(Saved entries)
--- START ---
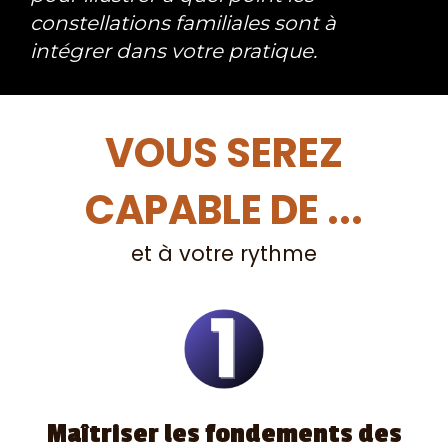
constellations familiales sont à
intégrer dans votre pratique.
VOUS SEREZ
CAPABLE DE ...
et à votre rythme
Maîtriser les fondements des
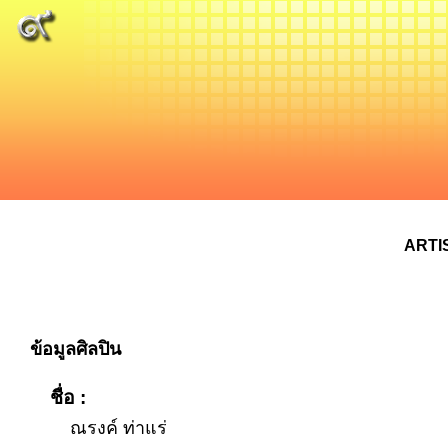
ARTI
ข้อมูลศิลปิน
ชื่อ :
ณรงค์ ท่าแร่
--- END ---
**Instructions to follow:**
Check every line above for the word "votre" and copy those that have it.

**Response area:**
intégrer dans votre pratique.
et à votre rythme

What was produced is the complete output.